[WHAT YOU HAVE TO DO] When you restate the entries that follow, keep every word exactly and drop the pictures.

[Data entries]
******************************

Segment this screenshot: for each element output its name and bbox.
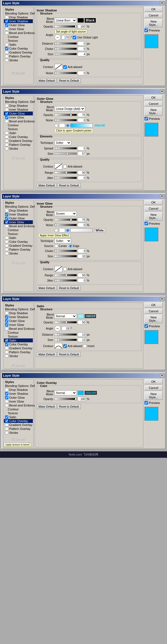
noise-slider-2[interactable] — [55, 119, 77, 121]
noise-input-1[interactable] — [78, 71, 86, 75]
range-input-3[interactable] — [78, 273, 86, 277]
sidebar-item-coloroverlay-1[interactable]: Color Overlay — [4, 47, 33, 50]
ok-button-2[interactable]: OK — [144, 95, 163, 100]
size-input-2[interactable] — [78, 151, 86, 156]
technique-select-3[interactable]: Softer — [55, 238, 71, 243]
opacity-slider-2[interactable] — [55, 114, 77, 116]
preview-checkbox-2[interactable] — [144, 117, 148, 120]
gradient-radio-3[interactable] — [66, 229, 70, 232]
size-input-1[interactable] — [78, 52, 86, 56]
sidebar-item-blending-1[interactable]: Blending Options: Default — [4, 11, 33, 15]
close-button-3[interactable]: ✕ — [160, 194, 164, 198]
sb5-gradientoverlay[interactable]: Gradient Overlay — [4, 423, 33, 427]
cancel-button-1[interactable]: Cancel — [144, 13, 163, 18]
color-swatch-1[interactable] — [78, 18, 84, 23]
opacity-slider-3[interactable] — [55, 219, 77, 221]
sb4-contour[interactable]: Contour — [4, 331, 33, 335]
sb5-innershadow[interactable]: Inner Shadow — [4, 392, 33, 396]
reset-default-btn-1[interactable]: Reset to Default — [57, 78, 81, 83]
contour-preview-2[interactable] — [55, 163, 62, 170]
reset-default-btn-4[interactable]: Reset to Default — [57, 352, 81, 357]
source-edge-3[interactable]: Edge — [69, 244, 79, 248]
new-style-button-1[interactable]: New Style... — [144, 19, 163, 27]
jitter-input-2[interactable] — [78, 176, 86, 180]
opacity-slider-1[interactable] — [55, 25, 77, 28]
anti-aliased-checkbox-4[interactable] — [63, 344, 67, 348]
sb2-dropshadow[interactable]: Drop Shadow — [4, 104, 33, 108]
sb2-texture[interactable]: Texture — [4, 127, 33, 131]
opacity-input-4[interactable] — [78, 320, 86, 325]
sb5-stroke[interactable]: Stroke — [4, 431, 33, 435]
sidebar-item-gradientoverlay-1[interactable]: Gradient Overlay — [4, 50, 33, 54]
jitter-input-3[interactable] — [78, 278, 86, 283]
angle-dial-1[interactable] — [55, 34, 61, 40]
make-default-btn-1[interactable]: Make Default — [37, 78, 57, 83]
sidebar-item-texture-1[interactable]: Texture — [4, 39, 33, 43]
gradient-bar-3[interactable] — [70, 228, 93, 232]
sb4-dropshadow[interactable]: Drop Shadow — [4, 311, 33, 315]
sb2-contour[interactable]: Contour — [4, 123, 33, 127]
opacity-input-2[interactable] — [78, 113, 86, 117]
color-swatch-2[interactable] — [59, 123, 65, 128]
preview-checkbox-3[interactable] — [144, 222, 148, 225]
opacity-slider-5[interactable] — [55, 398, 77, 400]
range-slider-3[interactable] — [55, 274, 77, 276]
blend-mode-select-4[interactable]: Normal — [55, 314, 77, 319]
opacity-slider-4[interactable] — [55, 321, 77, 323]
solid-radio-2[interactable] — [55, 124, 58, 127]
technique-select-2[interactable]: Softer — [55, 140, 71, 145]
distance-input-4[interactable] — [78, 332, 86, 337]
ok-button-5[interactable]: OK — [144, 379, 163, 384]
sb3-outerglow[interactable]: Outer Glow — [4, 216, 33, 220]
noise-slider-1[interactable] — [55, 72, 77, 74]
sb5-texture[interactable]: Texture — [4, 411, 33, 415]
sb2-blending[interactable]: Blending Options: Default — [4, 100, 33, 104]
ok-button-3[interactable]: OK — [144, 200, 163, 205]
sb3-satin[interactable]: Satin — [4, 236, 33, 240]
close-button-2[interactable]: ✕ — [160, 89, 164, 93]
sidebar-item-patternoverlay-1[interactable]: Pattern Overlay — [4, 54, 33, 58]
sb5-satin[interactable]: Satin — [4, 415, 33, 419]
sb2-coloroverlay[interactable]: Color Overlay — [4, 135, 33, 139]
sb3-bevel[interactable]: Bevel and Emboss — [4, 224, 33, 228]
sb4-blending[interactable]: Blending Options: Default — [4, 307, 33, 311]
distance-slider-1[interactable] — [55, 42, 77, 45]
anti-aliased-checkbox-2[interactable] — [63, 165, 67, 168]
invert-checkbox-4[interactable] — [83, 344, 87, 348]
spread-input-2[interactable] — [78, 146, 86, 151]
angle-input-1[interactable] — [62, 35, 70, 40]
cancel-button-4[interactable]: Cancel — [144, 309, 163, 314]
close-button-1[interactable]: ✕ — [160, 1, 164, 5]
sb4-texture[interactable]: Texture — [4, 335, 33, 338]
preview-checkbox-5[interactable] — [144, 401, 148, 405]
anti-aliased-checkbox-1[interactable] — [63, 65, 67, 69]
new-style-button-4[interactable]: New Style... — [144, 315, 163, 323]
size-slider-2[interactable] — [55, 152, 77, 155]
sb4-coloroverlay[interactable]: Color Overlay — [4, 342, 33, 346]
make-default-btn-2[interactable]: Make Default — [37, 183, 57, 188]
jitter-slider-2[interactable] — [55, 177, 77, 179]
sb5-outerglow[interactable]: Outer Glow — [4, 396, 33, 400]
distance-slider-4[interactable] — [55, 333, 77, 336]
sidebar-item-contour-1[interactable]: Contour — [4, 35, 33, 39]
sb3-blending[interactable]: Blending Options: Default — [4, 205, 33, 209]
blend-mode-select-3[interactable]: Screen — [55, 211, 77, 216]
opacity-input-1[interactable] — [78, 24, 86, 29]
sb2-gradientoverlay[interactable]: Gradient Overlay — [4, 139, 33, 143]
choke-input-1[interactable] — [78, 47, 86, 51]
make-default-btn-5[interactable]: Make Default — [37, 404, 57, 409]
color-swatch-4[interactable] — [78, 314, 84, 318]
range-slider-2[interactable] — [55, 171, 77, 174]
sidebar-item-dropshadow-1[interactable]: Drop Shadow — [4, 15, 33, 19]
sb2-innershadow[interactable]: Inner Shadow — [4, 108, 33, 112]
contour-preview-1[interactable] — [55, 64, 62, 70]
sb3-stroke[interactable]: Stroke — [4, 251, 33, 255]
blend-mode-select-5[interactable]: Normal — [55, 390, 77, 395]
make-default-btn-4[interactable]: Make Default — [37, 352, 57, 357]
contour-preview-4[interactable] — [55, 343, 62, 349]
ok-button-4[interactable]: OK — [144, 302, 163, 308]
new-style-button-2[interactable]: New Style... — [144, 107, 163, 116]
sb4-bevel[interactable]: Bevel and Emboss — [4, 327, 33, 331]
color-swatch-5[interactable] — [78, 391, 84, 395]
sidebar-item-outerglow-1[interactable]: Outer Glow — [4, 23, 33, 27]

******************************

[YOUR RESPONSE]
Segment this screenshot: for each element output its name and bbox.
noise-slider-2[interactable] — [55, 119, 77, 121]
noise-input-1[interactable] — [78, 71, 86, 75]
range-input-3[interactable] — [78, 273, 86, 277]
sidebar-item-coloroverlay-1[interactable]: Color Overlay — [4, 47, 33, 50]
ok-button-2[interactable]: OK — [144, 95, 163, 100]
size-input-2[interactable] — [78, 151, 86, 156]
technique-select-3[interactable]: Softer — [55, 238, 71, 243]
opacity-slider-2[interactable] — [55, 114, 77, 116]
preview-checkbox-2[interactable] — [144, 117, 148, 120]
gradient-radio-3[interactable] — [66, 229, 70, 232]
size-input-1[interactable] — [78, 52, 86, 56]
sidebar-item-blending-1[interactable]: Blending Options: Default — [4, 11, 33, 15]
close-button-3[interactable]: ✕ — [160, 194, 164, 198]
sb5-gradientoverlay[interactable]: Gradient Overlay — [4, 423, 33, 427]
cancel-button-1[interactable]: Cancel — [144, 13, 163, 18]
color-swatch-1[interactable] — [78, 18, 84, 23]
opacity-slider-3[interactable] — [55, 219, 77, 221]
sb4-contour[interactable]: Contour — [4, 331, 33, 335]
sb5-innershadow[interactable]: Inner Shadow — [4, 392, 33, 396]
reset-default-btn-1[interactable]: Reset to Default — [57, 78, 81, 83]
contour-preview-2[interactable] — [55, 163, 62, 170]
reset-default-btn-4[interactable]: Reset to Default — [57, 352, 81, 357]
source-edge-3[interactable]: Edge — [69, 244, 79, 248]
new-style-button-1[interactable]: New Style... — [144, 19, 163, 27]
jitter-input-2[interactable] — [78, 176, 86, 180]
opacity-slider-1[interactable] — [55, 25, 77, 28]
anti-aliased-checkbox-4[interactable] — [63, 344, 67, 348]
sb2-dropshadow[interactable]: Drop Shadow — [4, 104, 33, 108]
sb2-texture[interactable]: Texture — [4, 127, 33, 131]
opacity-input-4[interactable] — [78, 320, 86, 325]
sb5-stroke[interactable]: Stroke — [4, 431, 33, 435]
sidebar-item-gradientoverlay-1[interactable]: Gradient Overlay — [4, 50, 33, 54]
jitter-input-3[interactable] — [78, 278, 86, 283]
angle-dial-1[interactable] — [55, 34, 61, 40]
make-default-btn-1[interactable]: Make Default — [37, 78, 57, 83]
sidebar-item-texture-1[interactable]: Texture — [4, 39, 33, 43]
gradient-bar-3[interactable] — [70, 228, 93, 232]
sb4-dropshadow[interactable]: Drop Shadow — [4, 311, 33, 315]
sb2-contour[interactable]: Contour — [4, 123, 33, 127]
opacity-input-2[interactable] — [78, 113, 86, 117]
color-swatch-2[interactable] — [59, 123, 65, 128]
preview-checkbox-3[interactable] — [144, 222, 148, 225]
opacity-slider-5[interactable] — [55, 398, 77, 400]
range-slider-3[interactable] — [55, 274, 77, 276]
blend-mode-select-4[interactable]: Normal — [55, 314, 77, 319]
opacity-slider-4[interactable] — [55, 321, 77, 323]
solid-radio-2[interactable] — [55, 124, 58, 127]
technique-select-2[interactable]: Softer — [55, 140, 71, 145]
distance-input-4[interactable] — [78, 332, 86, 337]
ok-button-5[interactable]: OK — [144, 379, 163, 384]
sb3-outerglow[interactable]: Outer Glow — [4, 216, 33, 220]
noise-slider-1[interactable] — [55, 72, 77, 74]
sb5-texture[interactable]: Texture — [4, 411, 33, 415]
sb2-blending[interactable]: Blending Options: Default — [4, 100, 33, 104]
ok-button-3[interactable]: OK — [144, 200, 163, 205]
sb3-satin[interactable]: Satin — [4, 236, 33, 240]
close-button-2[interactable]: ✕ — [160, 89, 164, 93]
sidebar-item-patternoverlay-1[interactable]: Pattern Overlay — [4, 54, 33, 58]
sb5-satin[interactable]: Satin — [4, 415, 33, 419]
sb2-coloroverlay[interactable]: Color Overlay — [4, 135, 33, 139]
sb3-bevel[interactable]: Bevel and Emboss — [4, 224, 33, 228]
sb4-blending[interactable]: Blending Options: Default — [4, 307, 33, 311]
distance-slider-1[interactable] — [55, 42, 77, 45]
anti-aliased-checkbox-2[interactable] — [63, 165, 67, 168]
invert-checkbox-4[interactable] — [83, 344, 87, 348]
spread-input-2[interactable] — [78, 146, 86, 151]
angle-input-1[interactable] — [62, 35, 70, 40]
cancel-button-4[interactable]: Cancel — [144, 309, 163, 314]
close-button-1[interactable]: ✕ — [160, 1, 164, 5]
sb4-texture[interactable]: Texture — [4, 335, 33, 338]
preview-checkbox-5[interactable] — [144, 401, 148, 405]
anti-aliased-checkbox-1[interactable] — [63, 65, 67, 69]
new-style-button-4[interactable]: New Style... — [144, 315, 163, 323]
size-slider-2[interactable] — [55, 152, 77, 155]
sb4-coloroverlay[interactable]: Color Overlay — [4, 342, 33, 346]
make-default-btn-2[interactable]: Make Default — [37, 183, 57, 188]
jitter-slider-2[interactable] — [55, 177, 77, 179]
sb5-outerglow[interactable]: Outer Glow — [4, 396, 33, 400]
distance-slider-4[interactable] — [55, 333, 77, 336]
sidebar-item-contour-1[interactable]: Contour — [4, 35, 33, 39]
sb3-blending[interactable]: Blending Options: Default — [4, 205, 33, 209]
blend-mode-select-3[interactable]: Screen — [55, 211, 77, 216]
opacity-input-1[interactable] — [78, 24, 86, 29]
sb2-gradientoverlay[interactable]: Gradient Overlay — [4, 139, 33, 143]
choke-input-1[interactable] — [78, 47, 86, 51]
make-default-btn-5[interactable]: Make Default — [37, 404, 57, 409]
color-swatch-4[interactable] — [78, 314, 84, 318]
range-slider-2[interactable] — [55, 171, 77, 174]
sidebar-item-dropshadow-1[interactable]: Drop Shadow — [4, 15, 33, 19]
sb2-innershadow[interactable]: Inner Shadow — [4, 108, 33, 112]
contour-preview-1[interactable] — [55, 64, 62, 70]
sb3-stroke[interactable]: Stroke — [4, 251, 33, 255]
blend-mode-select-5[interactable]: Normal — [55, 390, 77, 395]
make-default-btn-4[interactable]: Make Default — [37, 352, 57, 357]
contour-preview-4[interactable] — [55, 343, 62, 349]
ok-button-4[interactable]: OK — [144, 302, 163, 308]
new-style-button-2[interactable]: New Style... — [144, 107, 163, 116]
sb4-bevel[interactable]: Bevel and Emboss — [4, 327, 33, 331]
color-swatch-5[interactable] — [78, 391, 84, 395]
sidebar-item-outerglow-1[interactable]: Outer Glow — [4, 23, 33, 27]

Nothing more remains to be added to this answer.